Un homme enraciné, au service des Calédoniens
Jean Lèques, décédé en juin 2022 à l’âge de 90 ans, demeure l’une des figures les plus marquantes de la vie politique calédonienne. Alors que le collège de Magenta s’apprête à porter son nom, son parcours impose le respect par la longévité de son engagement, sa simplicité et son attachement profond au territoire.
Né en 1931, il suit des études de droit à Grenoble avant de revenir définitivement sur sa terre natale. Devenu notaire en 1965, il s’engage rapidement dans la vie publique, animé par un sens aigu du devoir et de la proximité. Son quartier, la Vallée du Tir, reste l’un des symboles de son ancrage local, humain et modeste.
Son engagement politique, d’abord au sein de l’Union Calédonienne puis du RPCR, repose sur des valeurs de dialogue, de foi et d’humanité. Jean Lèques aura marqué des générations par son écoute et sa constance, dans un territoire souvent traversé par les tensions.
Le maire bâtisseur d’une capitale moderne
Maire de Nouméa de 1986 à 2014, Jean Lèques aura profondément transformé le visage de la capitale. En 28 années de mandat, il a modernisé la ville sans jamais perdre de vue le quotidien des habitants.
Parmi ses réalisations emblématiques : l’aménagement de la Place des Cocotiers, la métamorphose de la Rivière Salée avec ses équipements publics (piscine, médiathèque, mairie annexe, terrains de sport), la rénovation de la promenade de l’Anse Vata, ou encore la restauration de la Maison Célières.
Visionnaire sur les enjeux environnementaux, il est aussi à l’origine du vaste programme d’assainissement de Nouméa, visant à mettre fin aux rejets polluants dans les baies. Il a également créé la police municipale et instauré la vidéo-protection, bien avant que ces outils ne se généralisent ailleurs.

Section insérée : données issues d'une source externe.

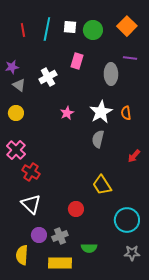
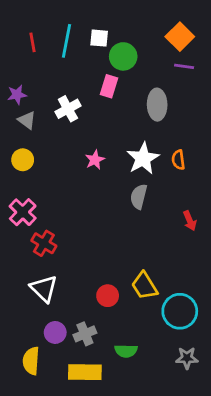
green circle: (93, 30) -> (123, 56), moved
purple line: (130, 58) -> (184, 66), moved
red arrow: (134, 156) -> (190, 221), turned -64
yellow trapezoid: (102, 185) -> (144, 286), moved

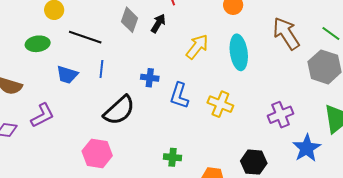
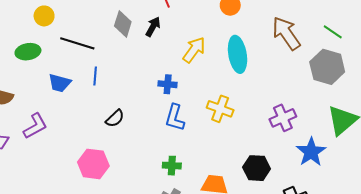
blue cross: (150, 78) -> (168, 84), moved
blue L-shape: (179, 96) -> (175, 118), moved
black semicircle: (119, 110) -> (115, 118), size x0.6

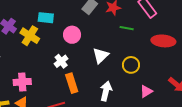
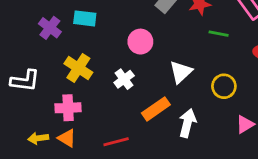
cyan rectangle: (46, 18) -> (85, 18), moved
yellow cross: (30, 36) -> (78, 68), moved
orange rectangle: (72, 83) -> (156, 109), moved, turned 72

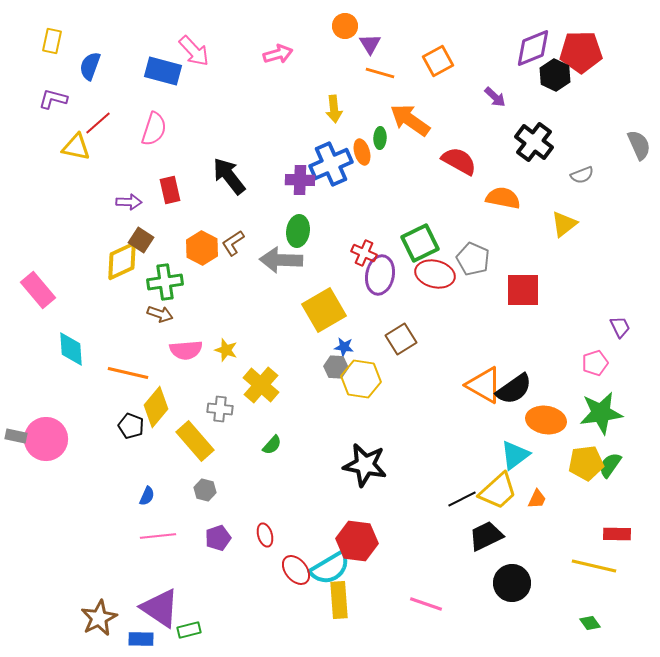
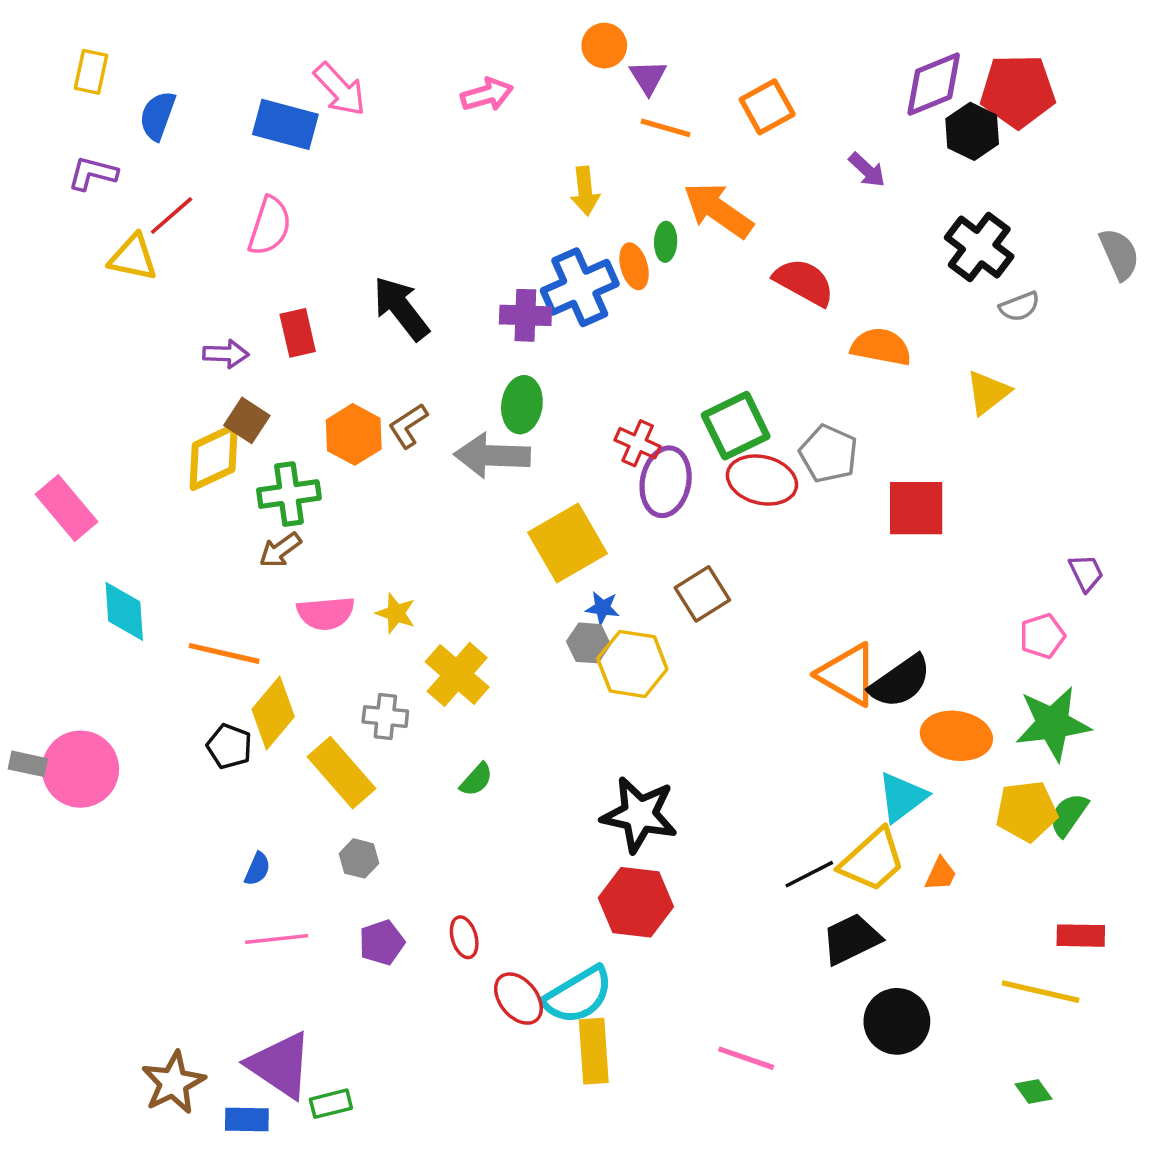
black cross: (534, 142) -> (979, 247), moved
brown arrow: (160, 314) -> (280, 550), turned 125
red hexagon: (357, 541) -> (636, 902), moved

Son action, à la fois sociale et urbaine, s’est aussi traduite par la création de Logicoop, une structure d’accès au logement portée avec des partenaires syndicaux.
Une figure de la paix, un artisan de l’histoire
Jean Lèques n’a pas seulement transformé la capitale. Il fut aussi un acteur majeur de l’histoire institutionnelle de la Nouvelle-Calédonie. Signataire des accords de Matignon en 1988 et de l’accord de Nouméa en 1998, il devient en 1999 le premier président du gouvernement calédonien, incarnant la transition post-conflit et la volonté de dialogue entre les communautés.
Sa foi chrétienne, discrète mais constante, a guidé son engagement au service du bien commun. Commandeur dans l’ordre de Saint-Grégoire, Grand officier de la Légion d’honneur, il est respecté bien au-delà des clivages partisans.
Certaines ambitions resteront inachevées, comme les projets du Carré Rolland, du front de mer de la petite rade ou du centre commercial Ballande, mais son empreinte demeure indélébile dans le tissu urbain et la mémoire collective.
Témoignage : « Jean Lèques, c’était un vrai père pour Nouméa »
J’ai grandi à la Vallée du Tir. Je me souviens encore de ses balades, toujours le sourire aux lèvres, toujours un mot pour les gens. Jean Lèques, c’était pas juste un maire, c’était un repère. Un homme simple, droit, qui connaissait ses habitants par leur prénom. Quand il parlait de Nouméa, on sentait que c’était pas de la politique, c’était de l’amour.
J’ai travaillé comme agent municipal. Je peux vous dire qu’avec lui, on se sentait écouté. Il venait nous voir, il posait des questions, il remerciait. Il ne faisait pas semblant. Il croyait dans ce qu’il faisait. Ce n’était pas un homme de coups d’éclat, mais de travail de fond. Il a transformé Nouméa avec patience, sans jamais oublier personne.
Quand il est parti, j’ai eu l’impression qu’une époque s’en allait avec lui. Aujourd’hui, on parle souvent de division, de tensions… Lui, il savait rassembler. On devrait tous se souvenir de ça.
— Jean-Paul, 63 ans, Nouméa
Un héritage vivant
Le choix de donner le nom de Jean Lèques à un collège n’est pas seulement un hommage symbolique. C’est une transmission de valeurs : humilité, engagement, écoute et vision. Dans une Nouvelle-Calédonie toujours en quête de repères et de paix durable, la figure de Jean Lèques reste une boussole.
Il fut cet homme de terrain, à l’élégance discrète, qui aura su conjuguer l’action et l’attention, la modernité et le respect des racines. Son héritage continue de parler à toutes les générations du Caillou.